Curiosamente, el gran logro científico de Wallace llegó durante una de las numerosas convalecencias que le tocaron padecer durante su estancia en los trópicos. Mientras permanecía en cama por culpa de un ataque de malaria, tuvo tiempo de reflexionar sobre el problema de la evolución de las especies, idea que revoloteaba sobre los círculos científicos desde que fuera planteada por Erasmus Darwin, abuelo de Charles, y Jean Baptiste Lamarck pero que permanecía sin resolver, principalmente, porque nadie había ofrecido todavía un mecanismo convincente que la explicara. Pero el mecanismo estaba ahí, a punto de caramelo, al menos para quien había tenido la oportunidad de observar in situ como funcionaba la evolución y conocía la inspiradora lectura del libro de Thomas Malthus “Ensayo sobre el principio de la población”. Según este polémico reverendo, la población humana siempre tiende a crecer más deprisa que los recursos y en esta aseveración encontraron tanto Wallace como Darwin la ansiada solución al enigma evolutivo: la conocida selección natural.

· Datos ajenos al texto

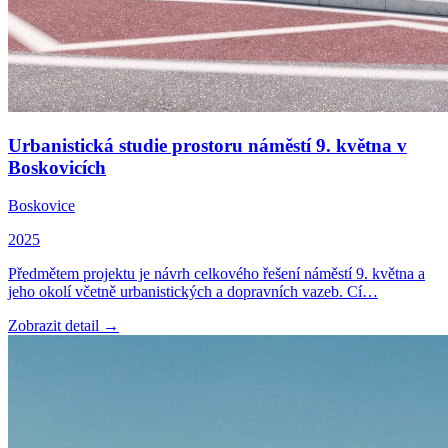
Urbanistická studie prostoru náměstí 9. května v
Boskovicích
Boskovice
2025
Předmětem projektu je návrh celkového řešení náměstí 9. května a
jeho okolí včetně urbanistických a dopravních vazeb. Cí…
Zobrazit detail →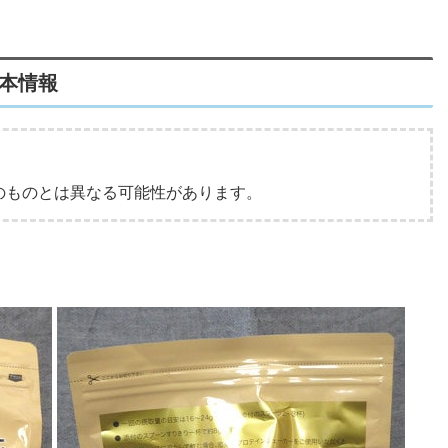
基本情報
行のものとは異なる可能性があります。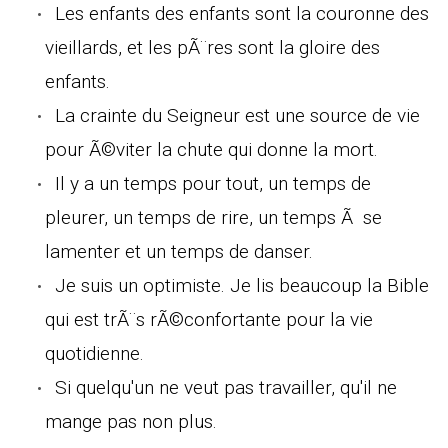
Les enfants des enfants sont la couronne des
vieillards, et les pÃ¨res sont la gloire des
enfants.
La crainte du Seigneur est une source de vie
pour Ã©viter la chute qui donne la mort.
Il y a un temps pour tout, un temps de
pleurer, un temps de rire, un temps Ã se
lamenter et un temps de danser.
Je suis un optimiste. Je lis beaucoup la Bible
qui est trÃ¨s rÃ©confortante pour la vie
quotidienne.
Si quelqu'un ne veut pas travailler, qu'il ne
mange pas non plus.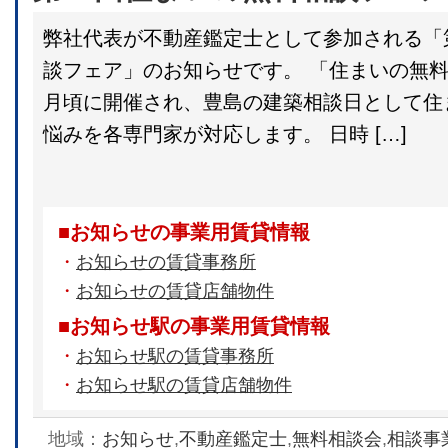
弊社代表が不動産鑑定士として参加される「
談フェア」のお知らせです。 「住まいの無料
月頃に開催され、豊島の建築相談日として住
悩みを各専門家が対応します。 日時 […]
■お知らせの事業用賃貸情報
・
お知らせの賃貸事務所
・
お知らせの賃貸店舗物件
■お知らせ駅の事業用賃貸情報
・
お知らせ駅の賃貸事務所
・
お知らせ駅の賃貸店舗物件
地域：
お知らせ
,
不動産鑑定士
,
無料相談会
,
相談事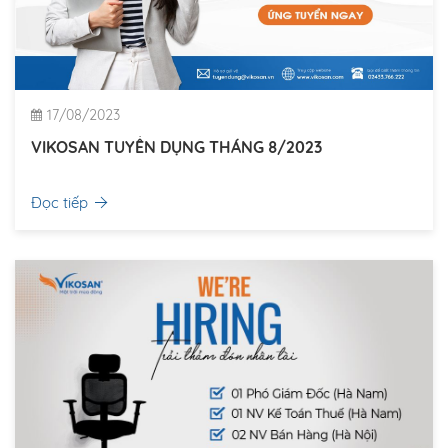
17/08/2023
VIKOSAN TUYỂN DỤNG THÁNG 8/2023
Đọc tiếp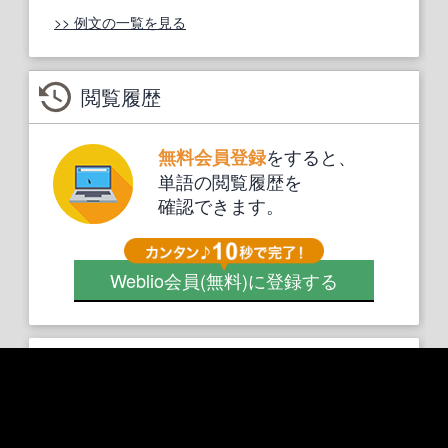
>> 例文の一覧を見る
閲覧履歴
をすると、
無料会員登録
単語の閲覧履歴を
確認できます。
Weblio会員
(無料)
に登録する
検索ランキング
1.
house
2.
usually
3.
just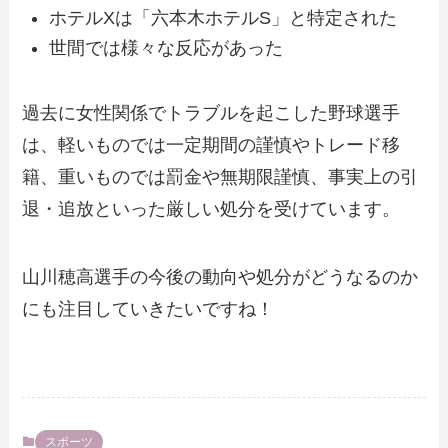
ホテルXは「六本木ホテルS」と特定された
世間では様々な反応があった
過去に女性関係でトラブルを起こした野球選手
は、軽いものでは一定期間の謹慎やトレード移
籍、重いものでは罰金や無期限謹慎、事実上の引
退・追放といった厳しい処分を受けています。
山川穂高選手の今後の動向や処分がどうなるのか
にも注目していきたいですね！
スポーツ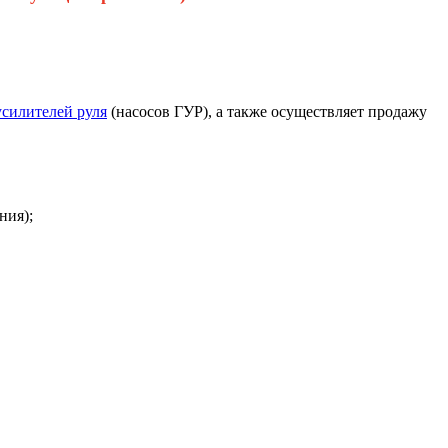
усилителей руля
(насосов ГУР), а также осуществляет продажу
ния);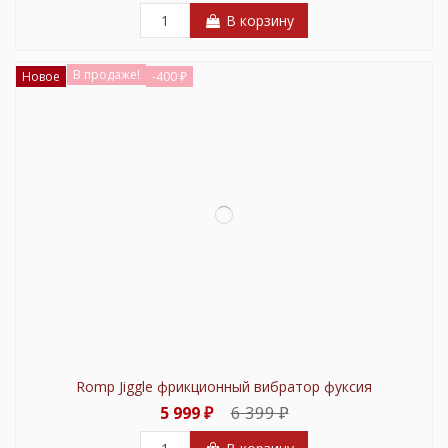
В корзину
В продаже!
Новое
-400 ₽
Romp Jiggle фрикционный вибратор фуксия
6 399 ₽
5 999 ₽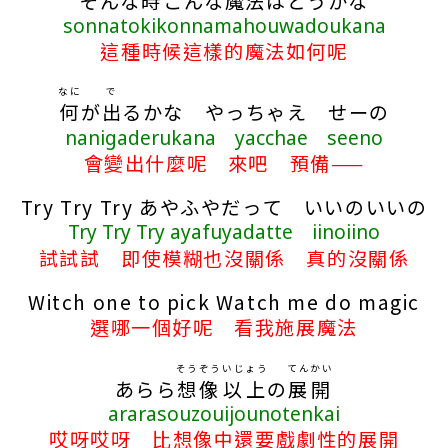
そんな
時
こんな
魔法
はどうかな
sonnatokikonnamahouwadoukana
這種時候這樣的魔法如何呢
なに
で
何
が
出
るかな やっちゃえ せーの
nanigaderukana yacchae seeno
會變出什麼呢 來吧 預備——
Try Try Try あやふやだって いいのいいの
Try Try Try ayafuyadatte iinoiino
試試試 即使模糊也沒關係 真的沒關係
Witch one to pick Watch me do magic
選哪一個好呢 看我施展魔法
そうぞう
いじょう
てんかい
あらら
想像
以上
の
展開
ararasouzouijounotenkai
哎呀哎呀 比想像中還要戲劇性的展開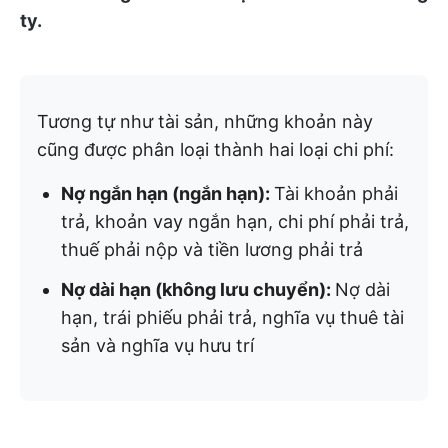
ty.
Tương tự như tài sản, những khoản này
cũng được phân loại thành hai loại chi phí:
Nợ ngắn hạn (ngắn hạn):
Tài khoản phải
trả, khoản vay ngắn hạn, chi phí phải trả,
thuế phải nộp và tiền lương phải trả
Nợ dài hạn (không lưu chuyển):
Nợ dài
hạn, trái phiếu phải trả, nghĩa vụ thuê tài
sản và nghĩa vụ hưu trí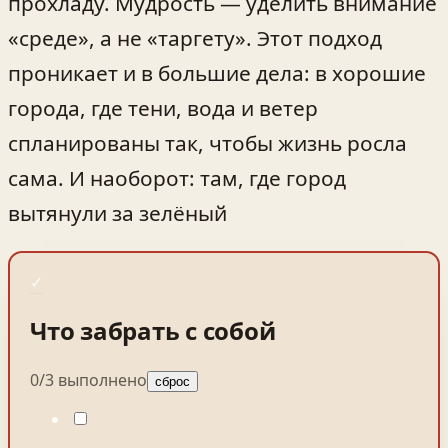
прохладу. Мудрость — уделить внимание
«среде», а не «таргету». Этот подход
проникает и в большие дела: в хорошие
города, где тени, вода и ветер
спланированы так, чтобы жизнь росла
сама. И наоборот: там, где город
вытянули за зелёный
✓
Что забрать с собой
0
/
3
выполнено
сброс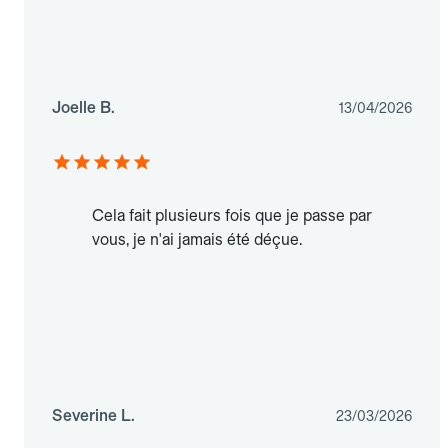
Joelle B.
13/04/2026
Cela fait plusieurs fois que je passe par
vous, je n'ai jamais été déçue.
Severine L.
23/03/2026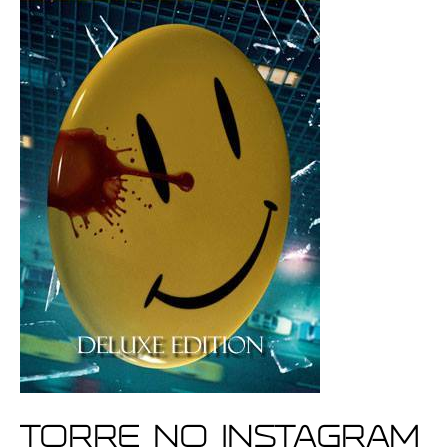
Torre no Instagram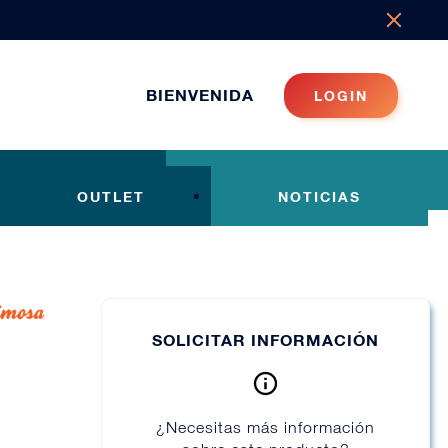
BIENVENIDA
LOGIN
OUTLET
NOTICIAS
SOLICITAR INFORMACIÓN
¿Necesitas más información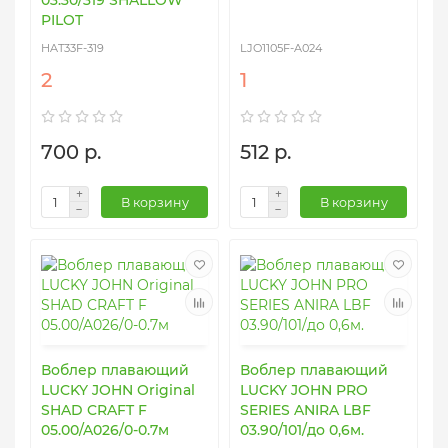
03.30/319 SHALLOW
PILOT
HAT33F-319
LJO1105F-A024
2
1
700 р.
512 р.
В корзину
В корзину
Воблер плавающий
Воблер плавающий
LUCKY JOHN Original
LUCKY JOHN PRO
SHAD CRAFT F
SERIES ANIRA LBF
05.00/A026/0-0.7м
03.90/101/до 0,6м.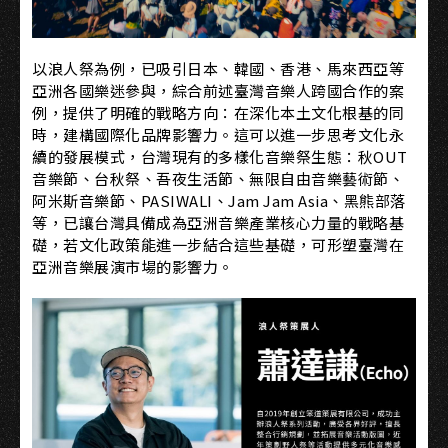
以浪人祭為例，已吸引日本、韓國、香港、馬來西亞等
亞洲各國樂迷參與，綜合前述臺灣音樂人跨國合作的案
例，提供了明確的戰略方向：在深化本土文化根基的同
時，建構國際化品牌影響力。這可以進一步思考文化永
續的發展模式，台灣現有的多樣化音樂祭生態：秋OUT
音樂節、台秋祭、吾夜生活節、無限自由音樂藝術節、
阿米斯音樂節、PASIWALI、Jam Jam Asia、黑熊部落
等，已讓台灣具備成為亞洲音樂產業核心力量的戰略基
礎，若文化政策能進一步結合這些基礎，可形塑臺灣在
亞洲音樂展演市場的影響力。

Wallace llegó a esta conclusión en la primavera de 1858 y rápidamente redactó una comunicación para su pertinente publicación. Darwin conocía la respuesta desde hacía veinte años pero las dudas, y su naturaleza extremadamente metódica, le habían llevado a postergar el anuncio de la nueva teoría y preparar un exhaustivo libro, lo que sería “El origen de las especies”, que reescribía continuamente sin animarse a publicar. El azar quiso que ambos científicos mantuvieran una relación postal y que Wallace enviara su manuscrito a Darwin antes que al editor. Feliz casualidad que libró a Darwin de pasar a la historia como un segundón ya que tuvo tiempo de añadir al texto un resumen de sus propias investigaciones. Y de esta forma, aquel 1 de julio de 1858, ambos científicos tuvieron el honor de compartir la autoría de uno de los más grandes hitos que la ciencia ha conocido.